Part of the trouble with D students is that their barriers to success are complicated. They might be kind of lazy, and kind of unprepared, and they maybe have some sort of learning disabilities. These students are really, really hard to help.

The author, who is a teacher, explains that these students haven’t really learned anything much by the end of the school year. The difference between a D and a F is a matter of a few more classes attended and one or two more correct answers on a test, but D students earn the same credit at the end of a course as B students, even though they’re basically failing school. About 18 percent of Simmons’s students earned Ds.

What to do? Simmons suggests that the solution might be to simply stop granting academic credit for Ds. That would, he argues, probably motivate students more:

I once worked at a Los Angeles charter school that did away with Ds to increase college acceptances. At this school, students “failed” a class when they scored below 62.5 percent—a cut-off number derived from a five-point grading scale that was based on state standardized tests. Yet very few scored below that threshold. The percentage distinguishing a C- from the abyss of failure below was significantly smaller than it had been before, but it was the midway point between “Basic” and “Proficient” on rubrics using that five-point scale. At the end of the school’s first year without Ds, over 90 percent of the senior class accepted invitations to attend four-year universities.

It’s not exactly an airtight argument, since charter schools are self-selecting and tend to attract relatively motivated students in the first place, but a move in this direction would probably have a positive impact on student achievement. My own (admittedly private) high school didn’t grant academic credit for anything below an 80, and I assure you even the “low performing” students still learned a great deal in their classes.
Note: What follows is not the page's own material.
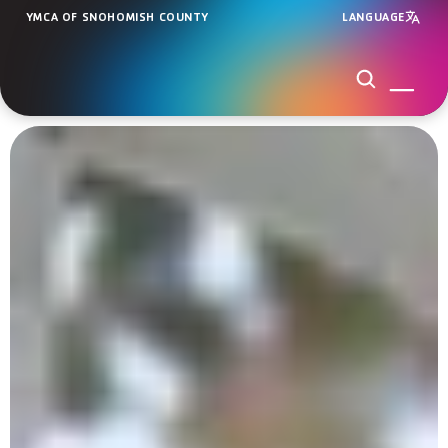
YMCA OF SNOHOMISH COUNTY
LANGUAGE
So why don’t more schools want to implement something like this? Well, the reason is pretty simple. As Simmons points out, the accountability based on a lot of standardized tests that we’ve now got throughout American high schools means that huge problems ensue, from the perspectives of both public relations and legal sanctions, when students don’t graduate. And no credits for Ds would mean lower graduation rates. It really makes a whole lot more sense for school administrators to keep letting the D students limp along until they finally grab a diploma at the end. Sure they’ve basically been wasting everyone’s time for four years, but at least they didn’t publicly flunk. A little failure is far harder to address than a lot of almost failure.